PCA (Part 7) finds the directions of maximum variance by computing the covariance matrix's eigendecomposition. Projecting onto the top $k$ eigenvectors gives the best rank-$k$ approximation in the least-squares sense.

$$\Sigma = \frac{1}{n-1}(X - \bar{X})^\top(X - \bar{X}), \quad \Sigma \mathbf{v}_i = \lambda_i \mathbf{v}_i$$
import numpy as np

class PCA:
    """PCA via covariance matrix eigendecomposition (Part 7)."""
    def __init__(self, n_components):
        self.n_components = n_components

    def fit(self, X):
        self.mean_ = X.mean(axis=0)
        X_centered = X - self.mean_
        cov = (X_centered.T @ X_centered) / (len(X) - 1)
        # eigh: symmetric matrix — eigenvalues in ascending order
        eigenvalues, eigenvectors = np.linalg.eigh(cov)
        # Sort descending (largest variance first)
        idx = np.argsort(eigenvalues)[::-1]
        eigenvalues = eigenvalues[idx]
        eigenvectors = eigenvectors[:, idx]
        self.components_ = eigenvectors[:, :self.n_components].T   # (k, d)
        self.explained_variance_ = eigenvalues[:self.n_components]
        self.explained_variance_ratio_ = eigenvalues[:self.n_components] / eigenvalues.sum()
        return self

    def transform(self, X):
        return (X - self.mean_) @ self.components_.T

    def inverse_transform(self, Z):
        return Z @ self.components_ + self.mean_

# --- Test on synthetic 4D data with 2 dominant directions ---
np.random.seed(7)
n = 200
# Generate data along 2 dominant directions in 4D
true_components = np.array([[1,1,0,0],[0,0,1,-1]], dtype=float)
true_components /= np.linalg.norm(true_components, axis=1, keepdims=True)
Z_true = np.random.randn(n, 2) * np.array([3.0, 1.5])   # 2 latent factors
X = Z_true @ true_components + 0.3 * np.random.randn(n, 4)  # 4D observations + noise

pca = PCA(n_components=2).fit(X)
Z = pca.transform(X)
X_reconstructed = pca.inverse_transform(Z)

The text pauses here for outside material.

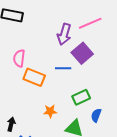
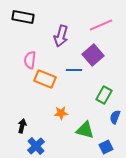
purple arrow: (64, 34) -> (61, 36), moved
green rectangle: (81, 97) -> (104, 95), moved, turned -36
blue semicircle: (96, 115) -> (115, 117), moved

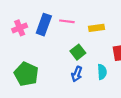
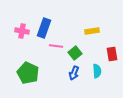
pink line: (67, 21) -> (56, 46), moved
pink cross: (20, 28) -> (22, 31), turned 32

print("PCA from scratch — Results:")
print(f"  Explained variance (components 1,2): {pca.explained_variance_ratio_ * 100}")
print(f"  Total variance explained by 2 PCs: {pca.explained_variance_ratio_.sum():.1%}")
print(f"\n  PC1 direction: {np.round(pca.components_[0], 3)}")
print(f"  PC2 direction: {np.round(pca.components_[1], 3)}")

reconstruction_error = np.mean((X - X_reconstructed)**2)
print(f"\n  Reconstruction MSE (2 PCs): {reconstruction_error:.4f}")

# Compare to numpy built-in via SVD
U, S, Vt = np.linalg.svd(X - X.mean(axis=0), full_matrices=False)
print(f"\n  Verify against SVD: PC1 cosine similarity = {abs(pca.components_[0] @ Vt[0]):.4f}")
print("  (cosine ~ 1.0 means same direction)")

Project 4: Mini Neural Network from Scratch

A 2-layer neural network forward pass and backpropagation from scratch. Every operation traces back to Parts 7 (matrix multiply), 8 (chain rule / gradient descent), and 9 (binary cross-entropy loss, sigmoid activation).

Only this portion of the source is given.